Currently, the facility is set to handle the Airbus A320 family — yes, even the longest A321. They would also be able to handle the 737, if a future customer comes online. The nice part about having a new facility is they already planned for the extra width required for the new MAX winglet. They are able to handle things from small maintenance, to the very labor-intensive D-check.
Lufthansa Technik only broke ground on the hangar about a year ago and they are already operational. The first service bay went online in July of this year and the second started on November 2nd. They hope to have five bays running by sometime in 2017.
The airport still has land for the MRO to expand, if additional customers are brought on. Lufthansa Technik is working with other airlines in North and South America to add new business, but they are not at a point to announce anything yet.
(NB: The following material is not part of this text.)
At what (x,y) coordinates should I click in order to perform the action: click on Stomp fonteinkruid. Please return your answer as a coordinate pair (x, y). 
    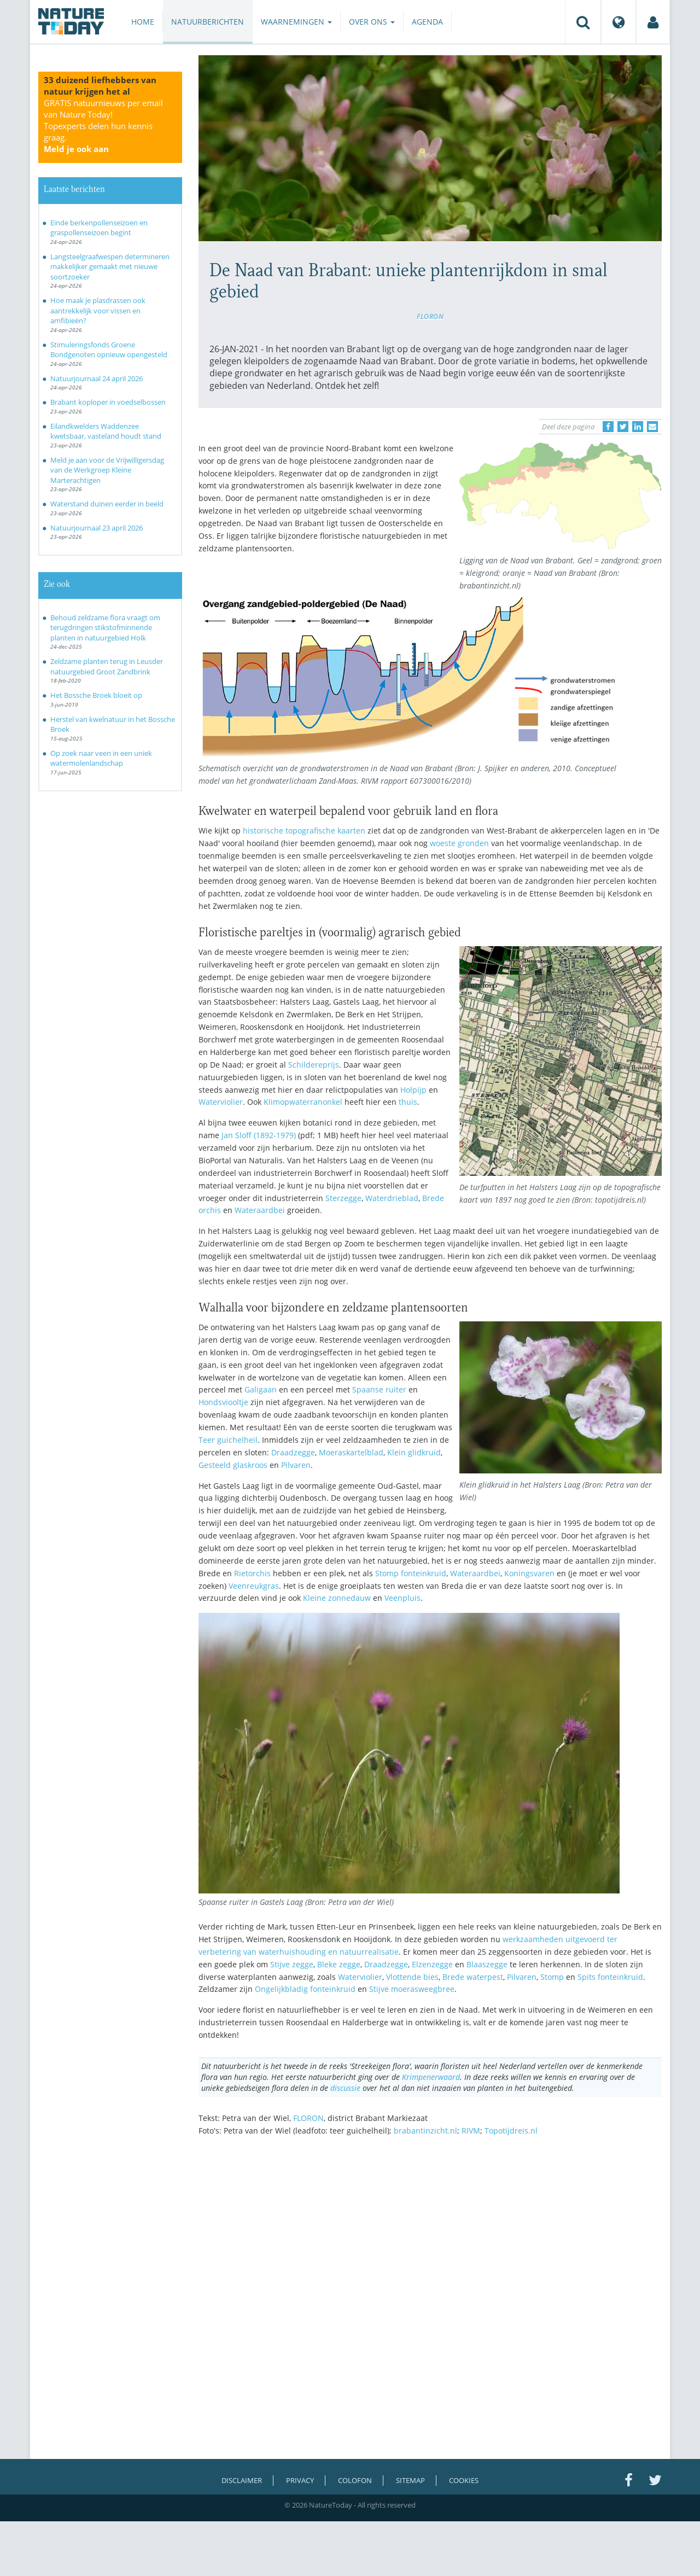     Looking at the image, I should click on (410, 1573).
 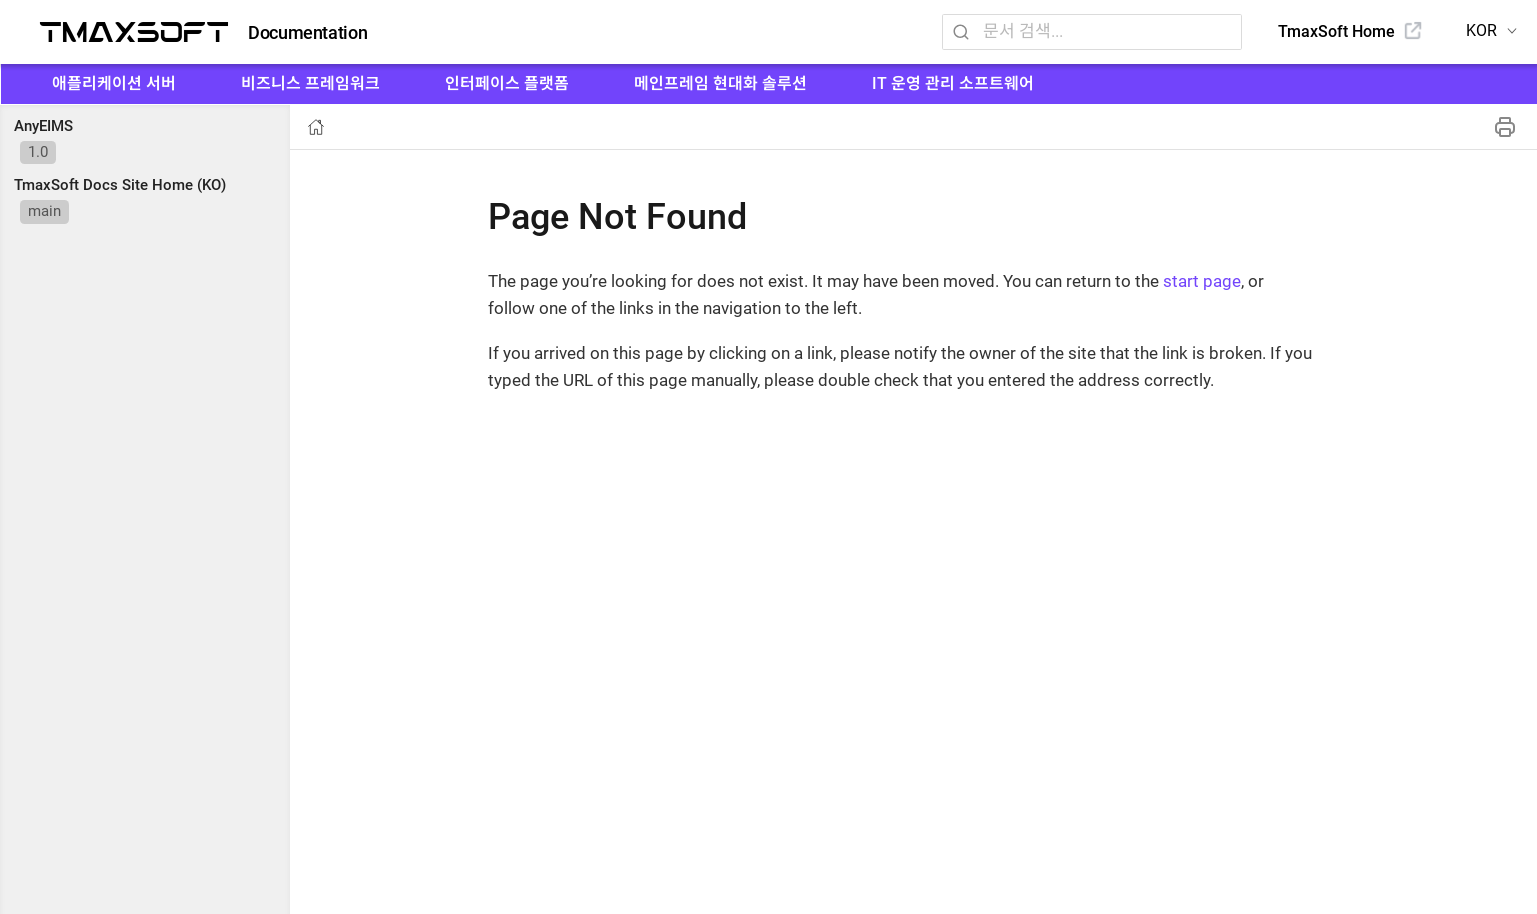 What do you see at coordinates (44, 211) in the screenshot?
I see `main` at bounding box center [44, 211].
Even though they are not currently setup to handle larger aircraft (think twin-aisle), it is not out the realm of possibilities.
Technik chose the location due to it being strategic for both the 737 and the A320 families flying in the Americas. “It enhances our access to the world’s largest aviation market and brings us closer to both existing and potential customers,” Pia Lüdtke, of Lufthansa Technik AG corporate communications, explained to AirlineReporter.
JetBlue’s decision backs up Technik’s reasons for the location in Puerto Rico. “With nearly one third of our network now located in Latin America and the Caribbean, it makes good business sense for us to work with a heavy maintenance business partner in the region,” Jeffrey Martin, executive vice president of operations for JetBlue stated. They also realize how their airline can have a positive impact on the region.
”By supporting Lufthansa Technik’s expansion in Aguadilla, we are not only making an investment in our heavy maintenance plans, we’re helping to ensure jobs which will lead to economic growth in the area,” Martin said.
Spirit Airlines already had a relationship with Technik and they are excited to be one of the first to use the new facility. “We are pleased to be Lufthansa Technik’s first customer in Puerto Rico,” said Spirit CEO Ben Baldanza. “We’ve had a long history with them as they have provided excellent support on our Airbus fleet through inventory, parts repairs, reliability engineering support and now, heavy maintenance support. We’re excited about this new chapter expanding in Puerto Rico.”
It will be interesting to see not only how the new Technik facility improves airline operations in the region, but how it might help the aerospace industry to prosper in Puerto Rico.
Note: The Puerto Rican government covered most of my travel costs to attend this event. Opinions are my own.